Russia only has a naval facility located in the port of the city of Tartus, which is in Syria, where Russia has been boosting its military presence recently. Apart from that, Russia has no more military bases outside former USSR states.
Russia has about 845,000 active-duty troops and nearly 2.5 million more in reserve, while the U.S. army accounts for about 1,400,000 active-duty troops and 850,000 more in reserve.

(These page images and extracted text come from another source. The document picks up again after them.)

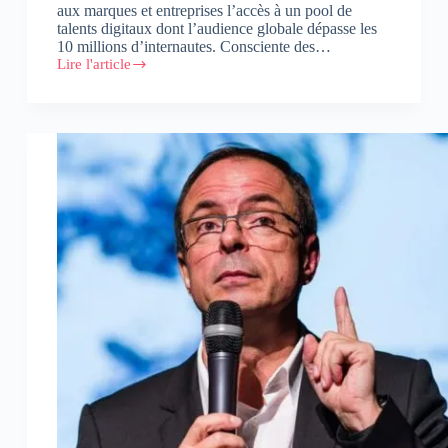
aux marques et entreprises l’accès à un pool de
talents digitaux dont l’audience globale dépasse les
10 millions d’internautes. Consciente des…
Lire l'article
Lancement
de
« The
Social
Agency »,
agence
dédiée
au
marketing
d’influence
digitale
au
Maroc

However, it must be noted that the U.S. would not be able to deploy all of the forces to Russia, as it would have to maintain its 598 military bases stationed around the world as well as protect U.S. soil.
NATO, for its part, has 13,000 ready-to-go troops and thousands more in reserve.
U.S. vs Russia: Nuclear capabilities
Even though there is a mutual nuclear disarmament since the end of the Cold War, Moscow and Washington still own about a thousand ready-to-go nuclear warheads each. It was reported in 2014 that the entire stockpile of U.S. intercontinental ballistic missiles (ICBMs) – about 448 active warheads – are aimed mainly against Russia.
The U.S. possesses 1,597 strategic nuclear warheads deployed on 785 ICBMs, SLBMs, and strategic bombers, according to the March 2015 New START numbers.
The U.S. possessed as many as 4,717 active nuclear warheads as of September 30, 2014, according to the U.S. State Department. Other warheads are retired and are awaiting dismantlement.
Russia, for its part, has 1,582 strategic warheads deployed on 515 ICBMs, SLBMs, and strategic bombers, according to the March 2015 New START numbers. On top of that, Russia has additional 3,200 that are awaiting dismantlement.
U.S. vs Russia war could begin today or tomorrow
In August, ValueWalk reported that analysts at the European Leadership Network think tank analyzed Russia’s large-scale military exercises that took place in March as well as NATO’s smaller military drills in June.
The analysis concluded that both sides were holding the drills with the other side’s military capabilities and war plans in mind. However, the “nature and scale” of the drills showed that “Russia is actively preparing for a conflict with NATO, and NATO is preparing for a possible confrontation with Russia.”
ValueWalk also reported that some military experts a high probability of the beginning of a large-scale war between the U.S. and Russia following an encounter between warplanes over the Baltics or the North Sea during military drills.